By the end on the decade, Serling enjoyed national fame as one of Hollywood’s hottest writers, a well-tanned media star who lived in a nine-room house and drew huge fees for his work. But he was also respected for not fearing controversy. In 1954, he fired off an angry letter to the Cincinnati Inquirer, castigating it for supporting Sen. Joseph McCarthy. After “Patterns” won acclaim in 1955, the Wall Street Journal labeled him a Marxist.

But Serling kept up his criticisms of corporate interference in TV. He joined forces with Edward H. Morrow, fellow CBS rebel, in denouncing what he considered the runaway greed of the networks, backing Murrow’s blistering observation that “I can find nothing in the Bill of Rights or the Communications Act which says that they must increase their net profits each year, lest the Republic collapse.”

Serling’s anger turned to contempt in 1958 after “Playhouse 90″ permitted the toning down of “A Town Has Turned to Dust,” an attempt to face racial prejudice head-on.

“A final note to any aspiring television writers,” he wrote in a magazine article. “Do westerns and make your horses gray, and if you have any burning desire to write of anything that has two sides to it, do a magazine piece on window cleaning.”

Serling’s five glory years producing “The Twilight Zone,” From 1959 to 1964, insulated him somewhat form the decline in serious TV drama. Increasingly presenting himself as a good network soldier, he managed to get his liberal social messages through largely unscathed on “The Twilight Zone,” often in his brief closing narrations.

But the changes in the medium that Serling wanted to love took place anyway. As Sander notes, in 1960 “there had been 13 dramatic anthology shows on the air.” By the fall of 1965, there were none.

Once Jim Aubrey became boss of CBS, Sander explains, Serling’s days were numbered. In the opinion of Buzz Kulik, onetime “Zone” director, Aubrey “changed the entire complexion of television, much for the worse. He was the one who killed live television because it was not financially remunerative compared with situation comedies.” Opposed to Serling’s auteur approach to TV, Aubrey eventually canceled “Twilight Zone” as well. In January 1964, only weeks after his 39th birthday: Serling learned that it would not he renewed for a sixth season.

“Unfortunately,” Sander writes, “Rod Serling never did really figure out whet he wanted to do with his life after the demise of ‘The Twilight Zone.’” He accepted almost every offer of work and damaged his earlier “statesmen of TV” image by agreeing to do embarrassing commercials.

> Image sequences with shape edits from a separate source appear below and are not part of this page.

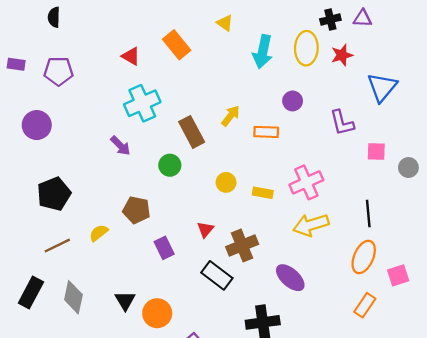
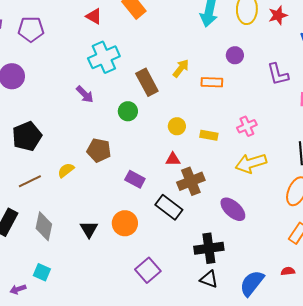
pink cross: (306, 182) -> (247, 126), size x0.7
red triangle: (205, 229) -> (173, 159), moved, turned 49
purple rectangle: (164, 248) -> (135, 179), moved, turned -36
orange circle: (157, 313) -> (125, 223), moved

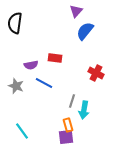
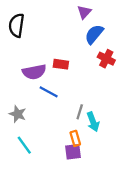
purple semicircle: (31, 65) -> (34, 72), size x1.5
red cross: (96, 73) -> (106, 59), moved
gray star: (16, 86) -> (18, 114), moved
cyan arrow: (84, 110) -> (93, 122), turned -30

Although a few good days remained — a brief term as president of the National Academy of Television Arts and Sciences and a short comeback in the early ’70s with “Night Gallery” — Sander’s account of the last 11 years of Serling’s life teems with humiliations: the one-time golden boy’s failures as a screen and TV writer, charges of plagiarism against him by several science-fiction writers, a widespread belief in the industry that he would sell his “Twilight Zone” persona to any bidder. On all these matters, Sander remains sympathetic but blunt.

The heart of “Serling,” in any case, is its kinescope of a rare TV writer who actually tried, for any time at all, to explore that place “between the pit of man’s fears and the summit of his knowledge.”